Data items
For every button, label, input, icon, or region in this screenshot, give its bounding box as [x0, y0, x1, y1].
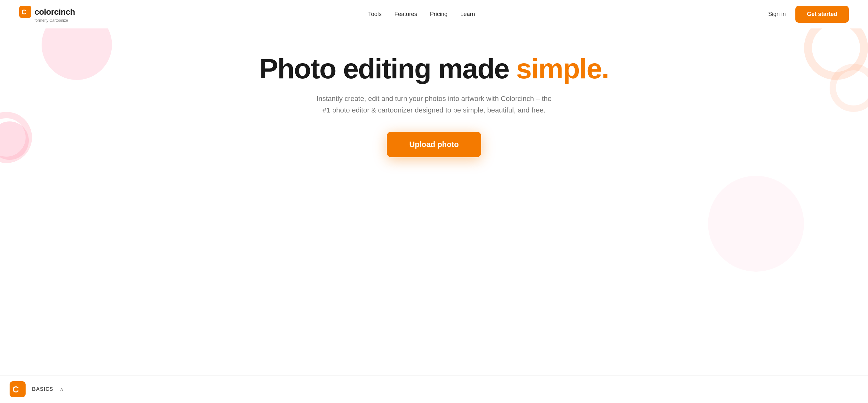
hero-section: Photo editing made simple. Instantly cre…	[0, 28, 868, 176]
logo-area[interactable]: C colorcinch formerly Cartoonize	[19, 6, 75, 23]
nav-link-pricing[interactable]: Pricing	[430, 11, 447, 17]
brand-icon: C	[19, 6, 31, 18]
navbar: C colorcinch formerly Cartoonize Tools F…	[0, 0, 868, 28]
bottom-hint-bar: C BASICS ∧	[0, 375, 868, 403]
svg-text:C: C	[22, 8, 27, 16]
hero-title: Photo editing made simple.	[6, 54, 862, 83]
nav-item-learn[interactable]: Learn	[460, 11, 475, 18]
nav-link-tools[interactable]: Tools	[368, 11, 382, 17]
upload-photo-button[interactable]: Upload photo	[387, 132, 481, 157]
blob-bottom-right	[708, 176, 804, 272]
nav-item-tools[interactable]: Tools	[368, 11, 382, 18]
nav-links: Tools Features Pricing Learn	[368, 11, 475, 18]
nav-item-pricing[interactable]: Pricing	[430, 11, 447, 18]
nav-item-features[interactable]: Features	[395, 11, 417, 18]
hero-title-highlight: simple.	[516, 53, 609, 85]
nav-link-learn[interactable]: Learn	[460, 11, 475, 17]
brand-name: colorcinch	[35, 7, 75, 17]
brand-subtitle: formerly Cartoonize	[35, 18, 68, 23]
hero-title-part1: Photo editing made	[259, 53, 516, 85]
get-started-button[interactable]: Get started	[795, 6, 849, 23]
bottom-brand-icon: C	[9, 381, 26, 397]
sign-in-link[interactable]: Sign in	[768, 11, 786, 18]
hero-subtitle: Instantly create, edit and turn your pho…	[313, 93, 556, 115]
chevron-up-icon[interactable]: ∧	[60, 386, 64, 393]
bottom-label: BASICS	[32, 387, 53, 392]
nav-link-features[interactable]: Features	[395, 11, 417, 17]
logo-wrapper: C colorcinch	[19, 6, 75, 18]
svg-text:C: C	[12, 384, 19, 394]
nav-right: Sign in Get started	[768, 6, 849, 23]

**WHAT IS EXPECTED**. Write out each entry exactly, images excluded.

**COMPLETED TASK**.
For every button, label, input, icon, or region in this screenshot, give its bounding box as [x0, y0, x1, y1].
hero-section: Photo editing made simple. Instantly cre…	[0, 28, 868, 176]
logo-area[interactable]: C colorcinch formerly Cartoonize	[19, 6, 75, 23]
nav-link-pricing[interactable]: Pricing	[430, 11, 447, 17]
brand-icon: C	[19, 6, 31, 18]
navbar: C colorcinch formerly Cartoonize Tools F…	[0, 0, 868, 28]
bottom-hint-bar: C BASICS ∧	[0, 375, 868, 403]
svg-text:C: C	[22, 8, 27, 16]
hero-title: Photo editing made simple.	[6, 54, 862, 83]
nav-item-learn[interactable]: Learn	[460, 11, 475, 18]
nav-link-tools[interactable]: Tools	[368, 11, 382, 17]
upload-photo-button[interactable]: Upload photo	[387, 132, 481, 157]
blob-bottom-right	[708, 176, 804, 272]
nav-item-tools[interactable]: Tools	[368, 11, 382, 18]
nav-links: Tools Features Pricing Learn	[368, 11, 475, 18]
nav-item-pricing[interactable]: Pricing	[430, 11, 447, 18]
nav-item-features[interactable]: Features	[395, 11, 417, 18]
hero-title-highlight: simple.	[516, 53, 609, 85]
nav-link-learn[interactable]: Learn	[460, 11, 475, 17]
brand-name: colorcinch	[35, 7, 75, 17]
brand-subtitle: formerly Cartoonize	[35, 18, 68, 23]
hero-title-part1: Photo editing made	[259, 53, 516, 85]
get-started-button[interactable]: Get started	[795, 6, 849, 23]
bottom-brand-icon: C	[9, 381, 26, 397]
sign-in-link[interactable]: Sign in	[768, 11, 786, 18]
hero-subtitle: Instantly create, edit and turn your pho…	[313, 93, 556, 115]
chevron-up-icon[interactable]: ∧	[60, 386, 64, 393]
bottom-label: BASICS	[32, 387, 53, 392]
nav-link-features[interactable]: Features	[395, 11, 417, 17]
logo-wrapper: C colorcinch	[19, 6, 75, 18]
svg-text:C: C	[12, 384, 19, 394]
nav-right: Sign in Get started	[768, 6, 849, 23]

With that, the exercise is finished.